Another important limitation is the paucity of data with BV+CHP in PTCL subtypes other than ALCL. Enrollment in ECHELON‐2 study was enriched for ALCL, with a prespecified target of 75%. Thus, by study design, patients with ALCL are the primary drivers of the study's outcomes. Although outcomes in the other PTCL populations were consistent with the overall study results, the data are limited, and some rare subtypes were not represented. Nevertheless, FDA granted approval of BV+CHP for CD30‐expressing PTCL independent of subtype, in an effort to be as inclusive as possible because of the poor prognosis in most subtypes with frontline therapy. The broad indication statement also matches the ECHELON‐2 eligibility criteria. Additional prospective trials would be helpful to characterize the activity of BV+CHP in patients with rare CD30‐expressing subtypes of PTCL.
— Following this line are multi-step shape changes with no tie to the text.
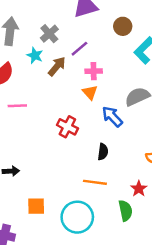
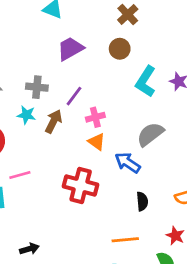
brown circle: (123, 26) -> (120, 49), moved
gray cross: (49, 34) -> (37, 87), turned -30
red cross: (67, 127) -> (81, 185), size x1.4
black semicircle: (103, 152) -> (142, 201), moved

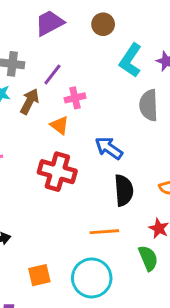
gray semicircle: (150, 134) -> (149, 105), moved, turned -56
orange triangle: (97, 142) -> (60, 125), moved
black semicircle: (142, 201) -> (124, 190), size x1.5

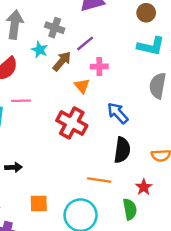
brown circle: (103, 24) -> (146, 13), moved
cyan L-shape: (130, 60) -> (151, 46), turned -124

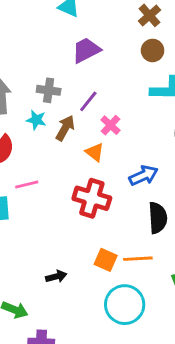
pink cross: (99, 67) -> (110, 125), turned -35
blue arrow: (118, 113) -> (143, 175), turned 120
black arrow: (13, 167) -> (56, 277), moved
orange square: (39, 203) -> (106, 260), moved, turned 36

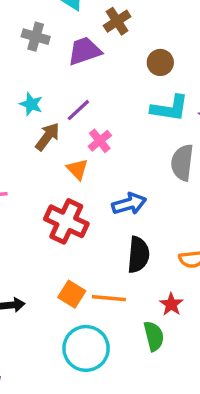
brown cross: (150, 15) -> (117, 21), moved
gray cross: (49, 90) -> (36, 37), moved
cyan star: (36, 120) -> (31, 104), moved

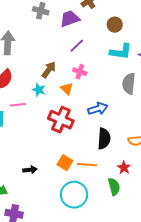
cyan star: (31, 104) -> (39, 90), moved
purple line: (78, 110) -> (77, 46), moved
pink cross: (100, 141) -> (80, 72), turned -32

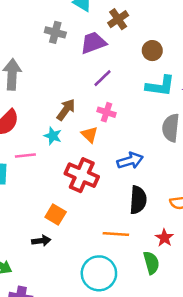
orange square: (65, 163) -> (56, 214), moved

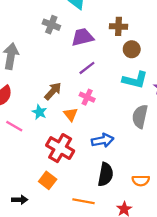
brown cross: (118, 19) -> (118, 26), moved, turned 30
pink line: (25, 156) -> (14, 126), turned 30
orange square: (56, 214) -> (48, 180), moved

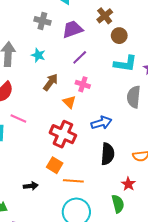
brown cross: (118, 26) -> (105, 16), turned -35
cyan star: (39, 112) -> (38, 55), moved
orange line: (83, 201) -> (73, 181), moved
The applicability of BV regimens is limited by variability in CD30 expression. Although systemic ALCL universally expresses CD30, its expression in other types of PTCL is heterogeneous. Reported estimates of CD30 expression per IHC range from 58% to 64% in PTCL not otherwise specified, 63% to 75% in AITL, 0% to 55% in adult T‐cell leukemia/lymphoma, 0% to 100% in enteropathy‐associated T‐cell lymphoma, and 0% to 25% in hepatosplenic T‐cell lymphoma [10], [11], [12]. As a postmarketing commitment, FDA requested that the Sponsor develop a clinically validated in vitro diagnostic for CD30 expression, in order to inform patient selection for BV+CHP.

Conclusion

Based on improvement in progression‐free as well as overall survival and a favorable benefit/risk balance, BV+CHP is a significant advance in the frontline therapy of CD30‐expressing PTCL.